The #1 place to get the best USA made cable and also great pricing with fast shipping https://www.batterycablesusa.com/?g...yZSPTCvkR3ylbL7unih_PxH9lFcflgvhoCwDoQAvD_BwE
I bought a “kit” on jegs. Just installed it yesterday in my 40. I believe the wires are 0/1 gauge. It fires it up no problems.
Battery cables USA for me also you need alt size and electric fan draw (if using) also it's called welding cable for a reason (just sayin)
Good stuff One thing to remember, when going for trunk mount with weld cable, It is prone to be droopier than regular battery cable. So plan on more securement ( support )
This is correct, but not really applicable when it comes to wire size from battery to starter as this is going to be larger that most alternators would require. Quick math, big alternator: 100-200 amps. Big battery: 700 cold cranking amps +. To be safe, I would run a 1/0 battery cable and then base the alt cable on the output of the alt and length of cable. If in doubt, run a 4ga cable from the alt to the starter and 1/0 back to the battery, should be plenty for just about any full-size car that I've come across with all the modern accessories.
OP never told us whether his 40 is equipped with an Allison 1710, a flathead, an SBC, or ???? so like I said, we can only guess. The answer should be somewhere in the #2 to 2/0 range.
The current flows on the outside surface of an individual strand of wire. Therefore, a half inch diameter cable with many fine strands will have much more surface area than the same OD with bigger strands. Or one strand.
(hence upsizing the wire) This is for a conventional underhood battery location. If you move to the trunk, then upsize from the recommended size. Grounds............. As @PotvinV8 pointed out, and also pictured below,the wire from the battery to the starter is larger (whether you use a disconnect or not).
does that work on DC, or only high frequency AC? Just seeing if we need a little bit of myth busting here.
True the 6 volt need larger cables than 12 volt but you are one hell of a lot better off to just spend a few extra bucks and buy 2 ought or larger cable and forget the 4 ought crap because those size 4 cables are very often the main issue if you have a hot start problem with a rig especially if it has a 350 or larger engine. That was the hot start problem with the 454 in my 1 ton even after I did the Ford Solenoid thing that helped but didn't fix. Volts, amps, ohms = water pressure, flow, diameter of the hose or fitting. The same reason that you can fill a gallon jug with the outside faucet than with the kitchen sink. The amount of restriction.

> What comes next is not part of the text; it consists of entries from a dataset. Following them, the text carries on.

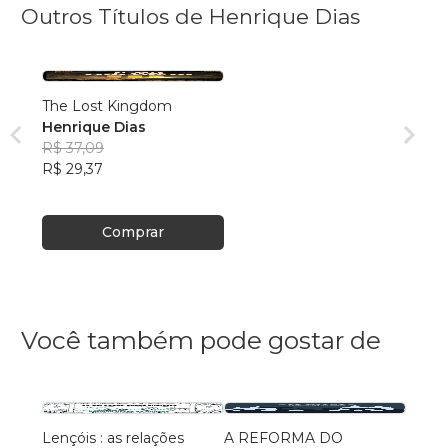
Outros Títulos de Henrique Dias
The Lost Kingdom
Henrique Dias
R$ 37,09
R$ 29,37
Comprar
Você também pode gostar de
Lençóis : as relações
A REFORMA DO
Probl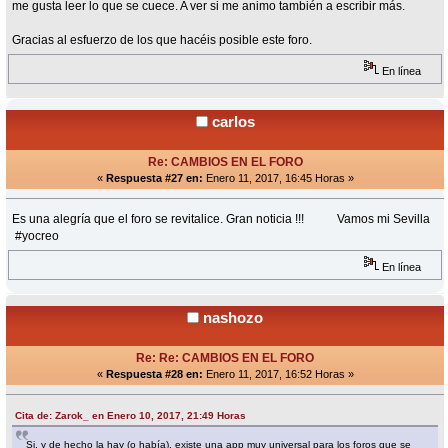
me gusta leer lo que se cuece. A ver si me animo también a escribir más.
Gracias al esfuerzo de los que hacéis posible este foro.
En línea
carlos
Re: CAMBIOS EN EL FORO
«
Respuesta #27 en:
Enero 11, 2017, 16:45 Horas »
Es una alegría que el foro se revitalice. Gran noticia !!! Vamos mi Sevilla
#yocreo
En línea
nashozo
Re: Re: CAMBIOS EN EL FORO
«
Respuesta #28 en:
Enero 11, 2017, 16:52 Horas »
Cita de: Zarok_ en Enero 10, 2017, 21:49 Horas
Si, y de hecho la hay (o había), existe una app muy universal para los foros que se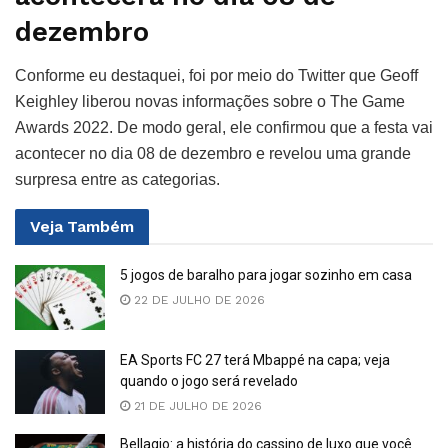
dezembro
Conforme eu destaquei, foi por meio do Twitter que Geoff
Keighley liberou novas informações sobre o The Game
Awards 2022. De modo geral, ele confirmou que a festa vai
acontecer no dia 08 de dezembro e revelou uma grande
surpresa entre as categorias.
Veja
Também
5 jogos de baralho para jogar sozinho em casa
22 DE JULHO DE 2026
EA Sports FC 27 terá Mbappé na capa; veja
quando o jogo será revelado
21 DE JULHO DE 2026
Bellagio: a história do cassino de luxo que você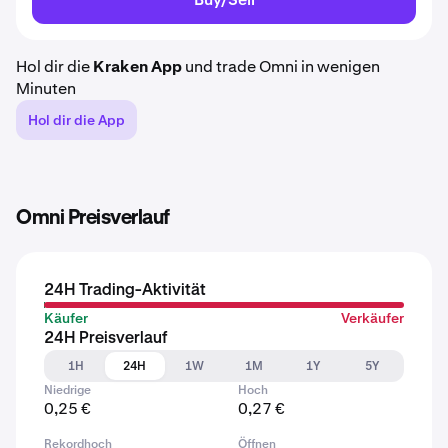
Hol dir die
Kraken App
und trade Omni in wenigen
Minuten
Hol dir die App
Omni Preisverlauf
24H Trading-Aktivität
Käufer
Verkäufer
24H Preisverlauf
1H
24H
1W
1M
1Y
5Y
Niedrige
Hoch
0,25 €
0,27 €
Rekordhoch
Öffnen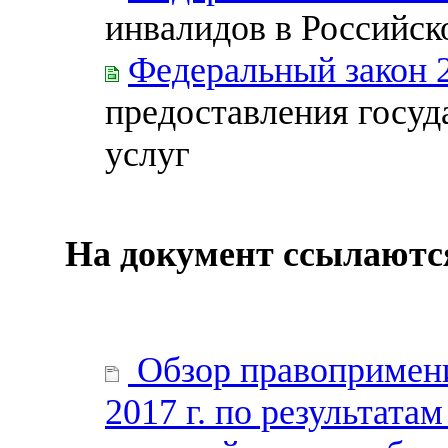
инвалидов в Российс
Федеральный закон 
предоставления госу
услуг
На документ ссылаютс
Обзор правопримени
2017 г. по результата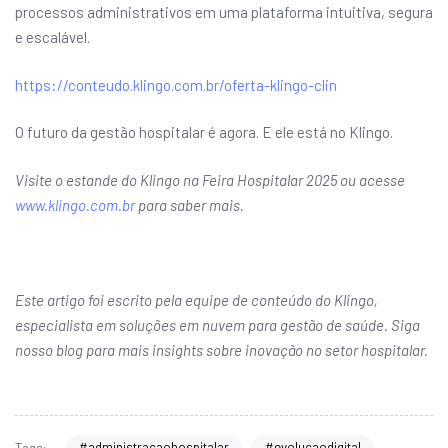
processos administrativos em uma plataforma intuitiva, segura
e escalável.
https://conteudo.klingo.com.br/oferta-klingo-clin
O futuro da gestão hospitalar é agora. E ele está no Klingo.
Visite o estande do Klingo na Feira Hospitalar 2025 ou acesse
www.klingo.com.br
para saber mais.
Este artigo foi escrito pela equipe de conteúdo do Klingo,
especialista em soluções em nuvem para gestão de saúde. Siga
nosso blog para mais insights sobre inovação no setor hospitalar.
#administracaohospitalar
#evolucaodigital
Tags:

It's mainly for the longer distance to reduce resistance. As far as some recommending huge alternator battery wires, I'd like someone to show me any factory cars, even with 100 amp alternators) that use that size wiring? Almost every factory car uses the finer strand wires, even in small gauge wiring, and they do this to allow flexibility so wires don't rub through or break easily. But since the wiring is fine strand it also has a little higher ampacity than equal gauge coarse strand wiring. I've never seen a factory alternator with a battery wire larger than 8 awg, and mostly 10 awg or even smaller. I use 10 awg on all of my alternators and never had an issue.
Not much load to start a baby 4 cyl. The basic rule is that when voltage doubles half the amps are needed so a smaller wire works. The amps do the work. Think of it like a garden hose. Pressure = volts Volume = amps. Up the pressure (12 volts) and you you have more volume (amps) being pushed to do the work. With reduced voltage you need to increase the pipe diameter to get the same amount of amps delivered to the job.